WHAT TO PRODUCE -
The word to find is "Showgrounds". Copy each line of the material that contains it.
-------
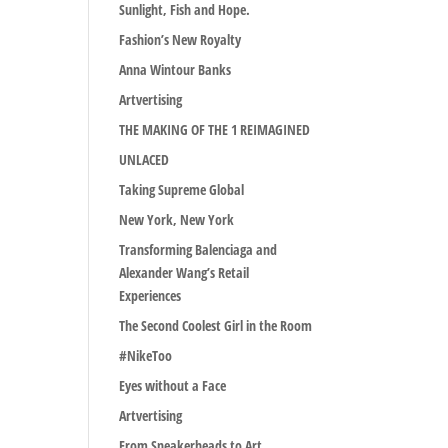
Sunlight, Fish and Hope.
Fashion’s New Royalty
Anna Wintour Banks
Artvertising
THE MAKING OF THE 1 REIMAGINED
UNLACED
Taking Supreme Global
New York, New York
Transforming Balenciaga and
Alexander Wang’s Retail
Experiences
The Second Coolest Girl in the Room
#NikeToo
Eyes without a Face
Artvertising
From Sneakerheads to Art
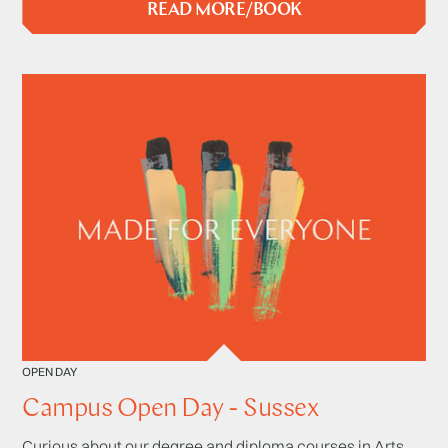
READ MORE/BOOK
OPEN DAY
Campus Open Day - Sussex
Curious about our degree and diploma courses in Arts,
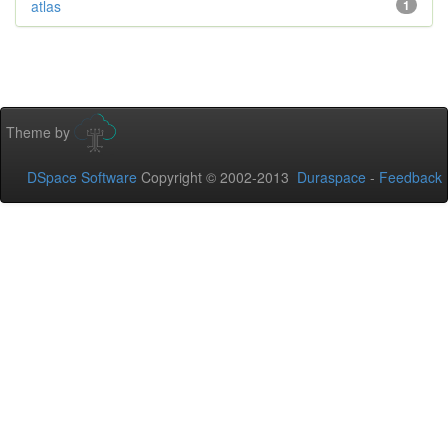
atlas
1
Theme by
DSpace Software
Copyright © 2002-2013
Duraspace
-
Feedback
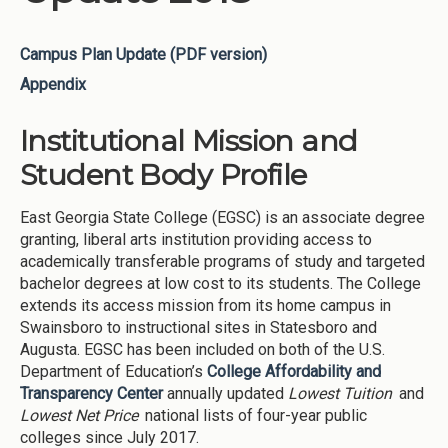
Campus Plan Update (PDF version)
Appendix
Institutional Mission and
Student Body Profile
East Georgia State College (EGSC) is an associate degree
granting, liberal arts institution providing access to
academically transferable programs of study and targeted
bachelor degrees at low cost to its students. The College
extends its access mission from its home campus in
Swainsboro to instructional sites in Statesboro and
Augusta. EGSC has been included on both of the U.S.
Department of Education’s
College Affordability and
Transparency Center
annually updated
Lowest Tuition
and
Lowest Net Price
national lists of four-year public
colleges since July 2017.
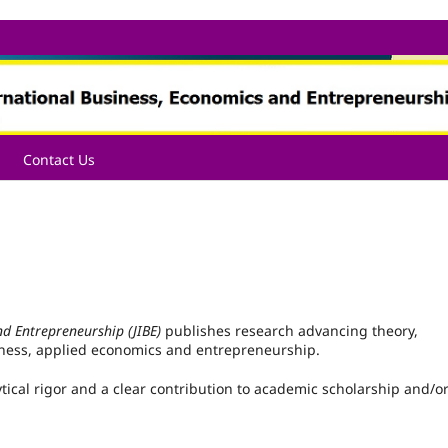
Contact Us
nd Entrepreneurship (JIBE)
publishes research advancing theory,
iness, applied economics and entrepreneurship.
tical rigor and a clear contribution to academic scholarship and/o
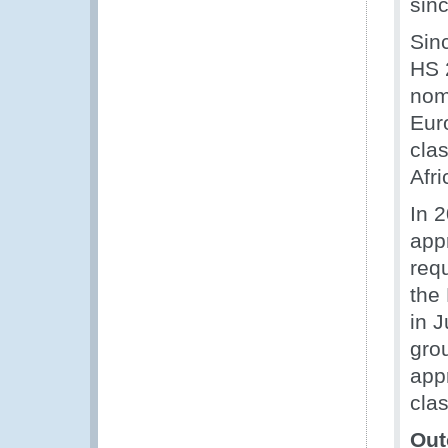
sinc
Sin
HS 2
nom
Eur
cla
Afri
In 
app
req
the
in J
gro
app
cla
Out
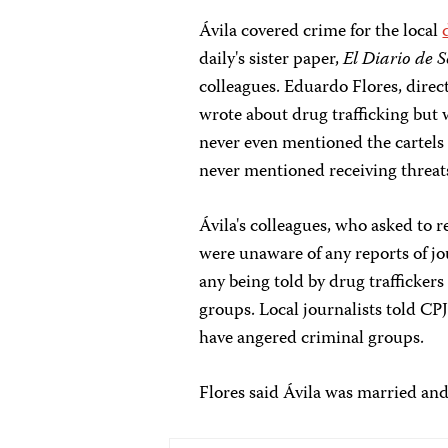
Ávila covered crime for the local
daily's sister paper,
El Diario de 
colleagues. Eduardo Flores, direc
wrote about drug trafficking but
never even mentioned the cartels 
never mentioned receiving threat
Ávila's colleagues, who asked to 
were unaware of any reports of jou
any being told by drug traffickers
groups. Local journalists told CPJ
have angered criminal groups.
Flores said Ávila was married and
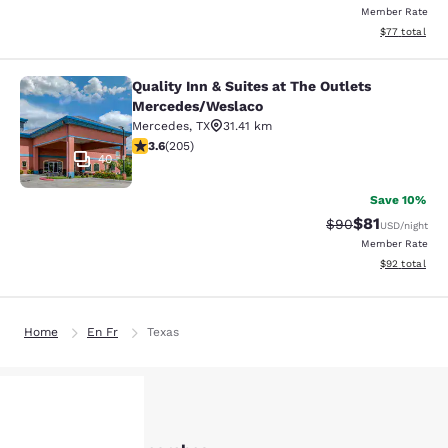
Member Rate
View estimate
$77
total
Quality Inn & Suites at The Outlets
Quality Inn & Suites at The Outlet
Mercedes/Weslaco
Mercedes
,
TX
31.41 km
3.56 stars rating. Good. 205 reviews
3.6
(
205
)
40
Save 10%
$81
Strikethrough Rat
Discounted ra
$90
USD
/night
Member Rate
View estimate
$92
total
Home
En Fr
Texas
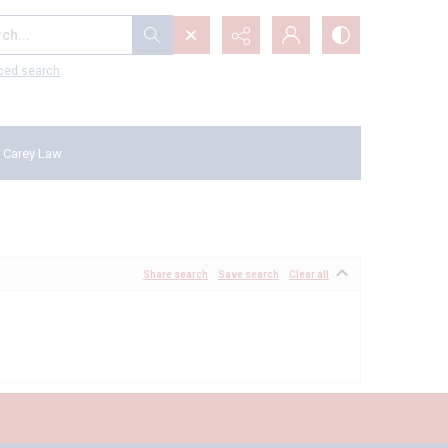
...
ced search
 Carey Law
Share search
Save search
Clear all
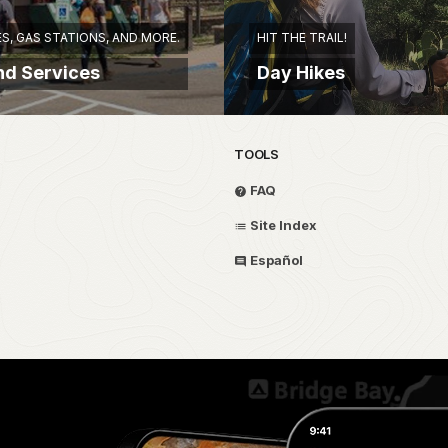
S, GAS STATIONS, AND MORE.
HIT THE TRAIL!
nd Services
Day Hikes
TOOLS
FAQ
Site Index
Español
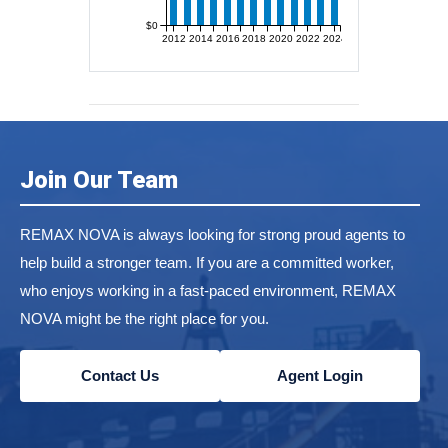
$0
2012
2014
2016
2018
2020
2022
2024
Join Our Team
REMAX NOVA is always looking for strong proud agents to
help build a stronger team. If you are a committed worker,
who enjoys working in a fast-paced environment, REMAX
NOVA might be the right place for you.
Contact Us
Agent Login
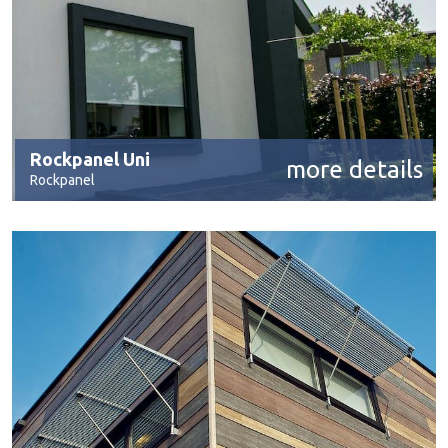
Rockpanel Uni
more details
Rockpanel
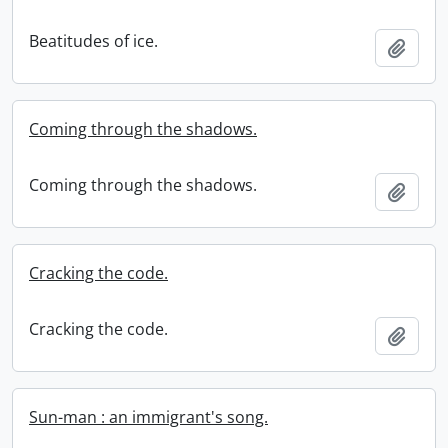
Beatitudes of ice.
Add t
Coming through the shadows.
Coming through the shadows.
Add t
Cracking the code.
Cracking the code.
Add t
Sun-man : an immigrant's song.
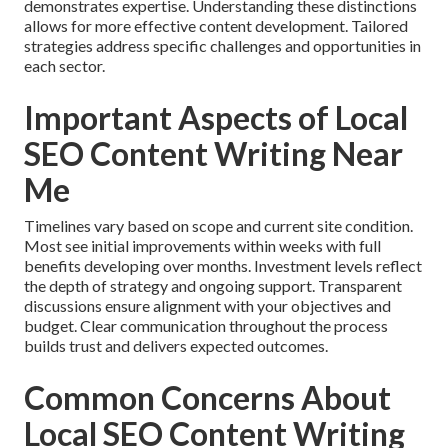
demonstrates expertise. Understanding these distinctions
allows for more effective content development. Tailored
strategies address specific challenges and opportunities in
each sector.
Important Aspects of Local
SEO Content Writing Near
Me
Timelines vary based on scope and current site condition.
Most see initial improvements within weeks with full
benefits developing over months. Investment levels reflect
the depth of strategy and ongoing support. Transparent
discussions ensure alignment with your objectives and
budget. Clear communication throughout the process
builds trust and delivers expected outcomes.
Common Concerns About
Local SEO Content Writing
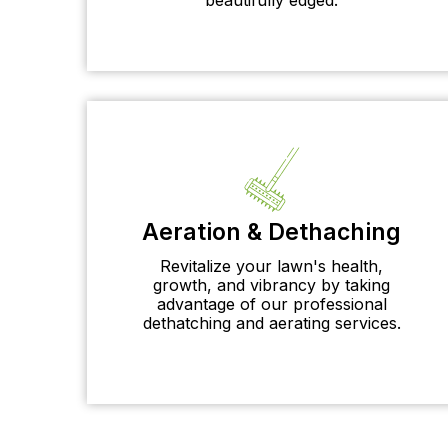
Aeration & Dethaching
Revitalize your lawn's health,
growth, and vibrancy by taking
advantage of our professional
dethatching and aerating services.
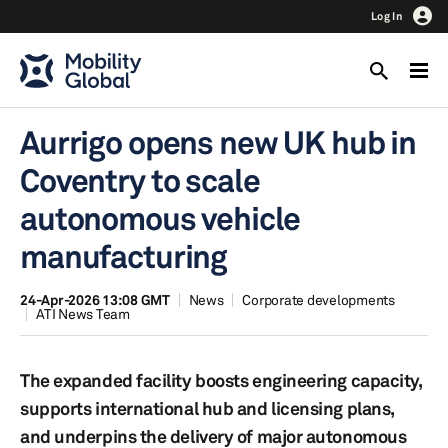
Log In
Aurrigo opens new UK hub in
Coventry to scale
autonomous vehicle
manufacturing
24-Apr-2026 13:08 GMT
News
Corporate developments
ATI News Team
The expanded facility boosts engineering capacity,
supports international hub and licensing plans,
and underpins the delivery of major autonomous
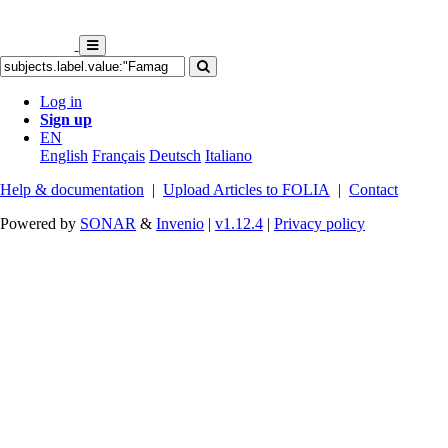
Log in
Sign up
EN
English
Français
Deutsch
Italiano
Help & documentation
|
Upload Articles to FOLIA
|
Contact
Powered by
SONAR
&
Invenio
|
v1.12.4
|
Privacy policy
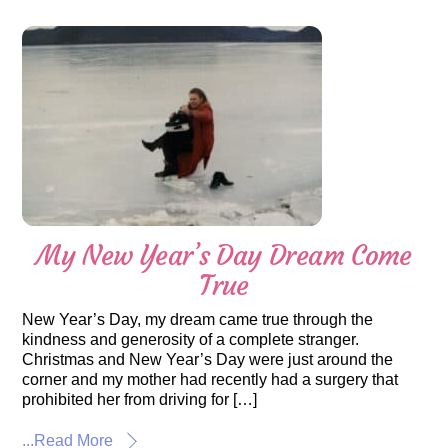
My New Year’s Day Dream Come
True
New Year’s Day, my dream came true through the
kindness and generosity of a complete stranger.
Christmas and New Year’s Day were just around the
corner and my mother had recently had a surgery that
prohibited her from driving for […]
...Read More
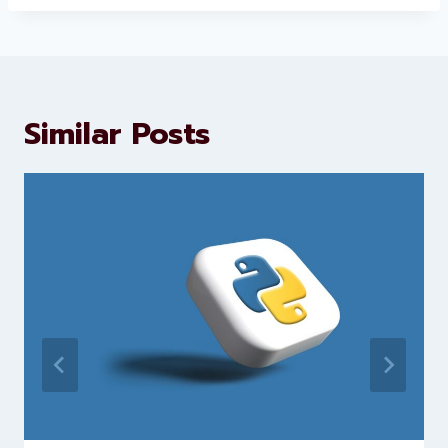
About Levorotech
Levorotech delivers expert digital
marketing and website
development services to help
brands scale faster and smarter
Similar Posts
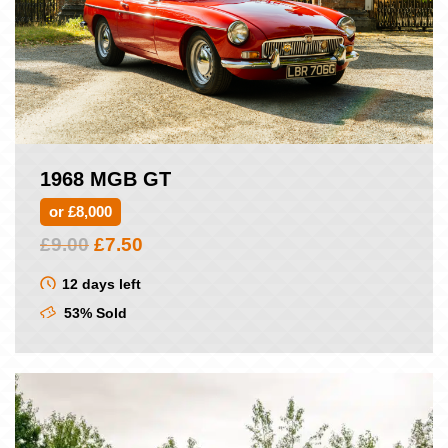
1968 MGB GT
or £8,000
Original
Current
£
9.00
£
7.50
price
price
was:
is:
12 days left
£9.00.
£7.50.
53% Sold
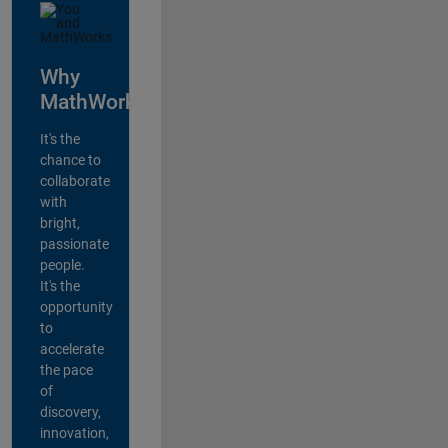
Why
MathWorks?
It's the
chance to
collaborate
with
bright,
passionate
people.
It's the
opportunity
to
accelerate
the pace
of
discovery,
innovation,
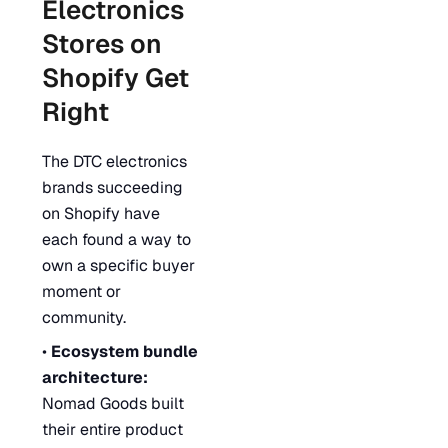
Electronics
Stores on
Shopify Get
Right
The DTC electronics
brands succeeding
on Shopify have
each found a way to
own a specific buyer
moment or
community.
•
Ecosystem bundle
architecture:
Nomad Goods built
their entire product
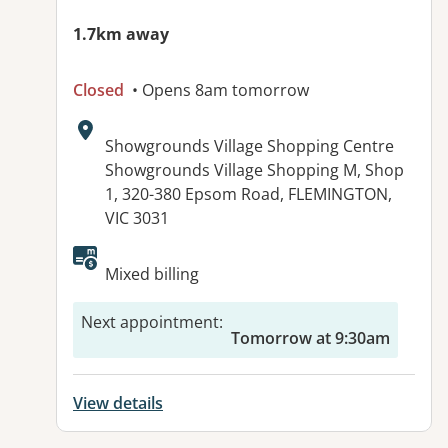
1.7km away
Closed
• Opens 8am tomorrow
Address:
Showgrounds Village Shopping Centre
Showgrounds Village Shopping M, Shop
1, 320-380 Epsom Road, FLEMINGTON,
VIC 3031
Available facilities:
Mixed billing
Next appointment
:
Tomorrow at 9:30am
View details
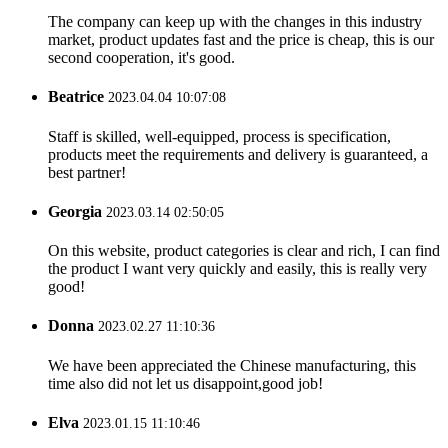
The company can keep up with the changes in this industry
market, product updates fast and the price is cheap, this is our
second cooperation, it's good.
Beatrice
2023.04.04 10:07:08
Staff is skilled, well-equipped, process is specification,
products meet the requirements and delivery is guaranteed, a
best partner!
Georgia
2023.03.14 02:50:05
On this website, product categories is clear and rich, I can find
the product I want very quickly and easily, this is really very
good!
Donna
2023.02.27 11:10:36
We have been appreciated the Chinese manufacturing, this
time also did not let us disappoint,good job!
Elva
2023.01.15 11:10:46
-------
SOLUTION TO THE EXERCISE -
Showgrounds Village Shopping Centre
Showgrounds Village Shopping M, Shop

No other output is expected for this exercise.